Um dia depois, no domingo (5), líderes de diversas agências da ONU e de organizações humanitárias divulgaram um manifesto conjunto por um cessar-fogo imediato. Se nos primeiros dias de conflito a rejeição ao Hamas era o combustível para a arrogância do consórcio Israel-EUA, as incessantes atrocidades em Gaza inviabilizaram eventuais apoios da comunidade internacional à posição unilateral de Biden.

Muito embora o premiê Benjamin Netanyahu já vivesse um período de desaprovação em Israel, com uma série de medidas sob contestação popular, o presidente dos Estados Unidos não mediu palavras e ações para lhe dar guarida.
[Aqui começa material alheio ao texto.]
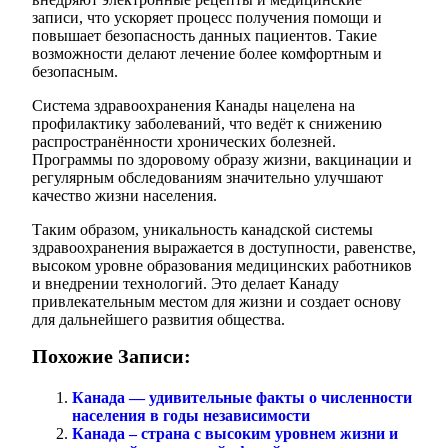
записи, что ускоряет процесс получения помощи и
повышает безопасность данных пациентов. Такие
возможности делают лечение более комфортным и
безопасным.
Система здравоохранения Канады нацелена на
профилактику заболеваний, что ведёт к снижению
распространённости хронических болезней.
Программы по здоровому образу жизни, вакцинации и
регулярным обследованиям значительно улучшают
качество жизни населения.
Таким образом, уникальность канадской системы
здравоохранения выражается в доступности, равенстве,
высоком уровне образования медицинских работников
и внедрении технологий. Это делает Канаду
привлекательным местом для жизни и создает основу
для дальнейшего развития общества.
Похожие Записи:
Канада — удивительные факты о численности
населения в годы независимости
Канада – страна с высоким уровнем жизни и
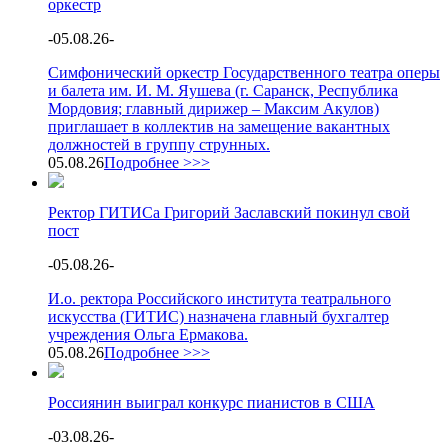
оркестр
-
05.08.26
-
Симфонический оркестр Государственного театра оперы
и балета им. И. М. Яушева (г. Саранск, Республика
Мордовия; главный дирижер – Максим Акулов)
приглашает в коллектив на замещение вакантных
должностей в группу струнных.
05.08.26
Подробнее >>>
Ректор ГИТИСа Григорий Заславский покинул свой
пост
-
05.08.26
-
И.о. ректора Российского института театрального
искусства (ГИТИС) назначена главный бухгалтер
учреждения Ольга Ермакова.
05.08.26
Подробнее >>>
Россиянин выиграл конкурс пианистов в США
-
03.08.26
-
Biden chegou a evocar a “solução dos dois Estados”, mas nada disse quando Netanyahu falou em uma guerra entre “as crianças da luz e as crianças das trevas”.

“A abordagem de Biden poderá se transformar em desastre”, analisou Edward Luce no Financial Times. “Se ele não conseguir pressionar Netanyahu a adotar uma pouco provável mudança de atitude, Israel deverá dar continuidade ao que o mundo sentirá como uma punição coletiva, mesmo que tome todas as precauções para minimizar as mortes de civis.”
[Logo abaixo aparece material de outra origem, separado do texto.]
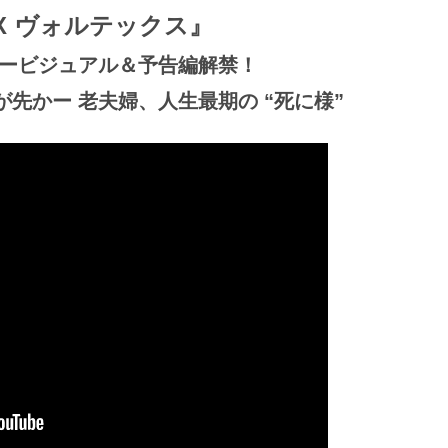
EX ヴォルテックス』
ービジュアル＆予告編解禁！
先かー 老夫婦、人生最期の “死に様”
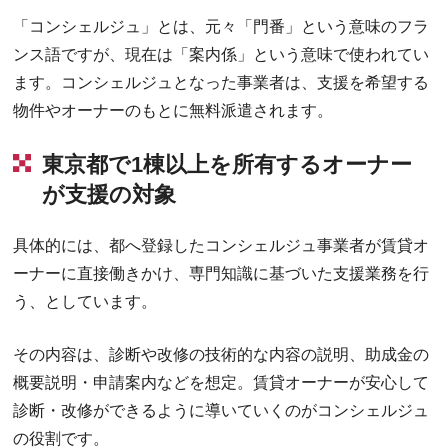
「コンシェルジュ」とは、元々「門番」という意味のフラ
ンス語ですが、現在は「案内係」という意味で使われてい
ます。コンシェルジュとなった事業者は、支援を希望する
物件やオーナーのもとに無料派遣されます。
東京都で1棟以上を所有するオーナー
が支援の対象
具体的には、都へ登録したコンシェルジュ事業者が賃貸オ
ーナーに直接働きかけ、専門知識に基づいた支援業務を行
う、としています。
その内容は、診断や改修の技術的な内容の説明、助成金の
概要説明・申請案内などを想定。賃貸オーナーが安心して
診断・改修ができるように導いていくのがコンシェルジュ
の役割です。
O secretário de Estado norte-americano, Antony Blinken, já tem recorrido a expressão “pausas humanitárias” para mostrar o que o governo Biden tem cobrado mais de Israel. Diferentemente de um cessar-fogo – que, em tese, resultaria em negociações entre o Hamas e Israel –, a “pausa humanitária” é um mero intervalo entre os ataques para que civis possam ser protegidos. Netanyahu quer destruir o Hamas a qualquer custo – e Biden virou cúmplice dos crimes de guerra israelenses.
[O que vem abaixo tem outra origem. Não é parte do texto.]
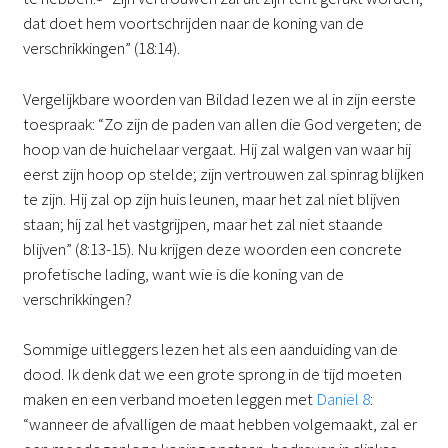
dat doet hem voortschrijden naar de koning van de
verschrikkingen” (18:14).
Vergelijkbare woorden van Bildad lezen we al in zijn eerste
toespraak: “Zo zijn de paden van allen die God vergeten; de
hoop van de huichelaar vergaat. Hij zal walgen van waar hij
eerst zijn hoop op stelde; zijn vertrouwen zal spinrag blijken
te zijn. Hij zal op zijn huis leunen, maar het zal niet blijven
staan; hij zal het vastgrijpen, maar het zal niet staande
blijven” (8:13-15). Nu krijgen deze woorden een concrete
profetische lading, want wie is die koning van de
verschrikkingen?
Sommige uitleggers lezen het als een aanduiding van de
dood. Ik denk dat we een grote sprong in de tijd moeten
maken en een verband moeten leggen met
Daniël 8
:
“wanneer de afvalligen de maat hebben volgemaakt, zal er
A história dos Estados Unidos já mostrou como uma guerra pode alterar o humor do eleitorado. Quando o republicano Richard Nixon foi reeleito presidente do país, em 1972, com uma das maiores votações na história norte-americana, a Casa Branca considerou que o resultado era um aval à ação do Pentágono na Guerra do Vietnã, a despeito de massivos e constantes protestos populares. O equívoco foi incomensurável.

Os combates no Vietnã foram os primeiros a terem cobertura televisiva em tempo quase real, e as imagens de civis atingidos por bombas – como as de napalm – passaram a chocar cada vez mais os norte-americanos. Além disso, como o alistamento militar era obrigatório, filhos de políticos e magistrados morriam à mesma proporção que filhos da classe trabalhadora. A insatisfação com os rumos da guerra foi turbinada com o escândalo de Watergate, que levou Nixon à renúncia. Poucas vezes a credibilidade da presidência da República ficou tão manchada nos Estados Unidos.

E se o conflito em Gaza for como a Guerra do Vietnã para Joe Biden? Pesquisa realizada no final de outubro pela The Economist mostrou que, entre os eleitores com até 30 anos, 30% têm mais simpatia pelos palestinos e 17%, pelos israelenses. Nada menos que 41% desses jovens eleitores desaprovam a maneira como Biden conduz os Estados Unidos em Gaza. No conjunto do eleitorado, o apoio a Israel ainda prevalece. Só que esse segmento do eleitorado foi um dos trunfos do Partido Democrata nas duras eleições presidenciais de 2020.

Vale acrescentar que, na semana passada, a Assembleia Geral da ONU voltou a condenar o criminoso bloqueio dos Estados Unidos a Cuba. Uma resolução contra o bloqueio teve 187 votos favoráveis, dois contrários (justamente os de Estados Unidos e de Israel), além de uma abstenção (da Ucrânia). O placar pró-Cuba era esperado, mas os demais votos confirmam que a influência norte-americana está cada vez mais restrita.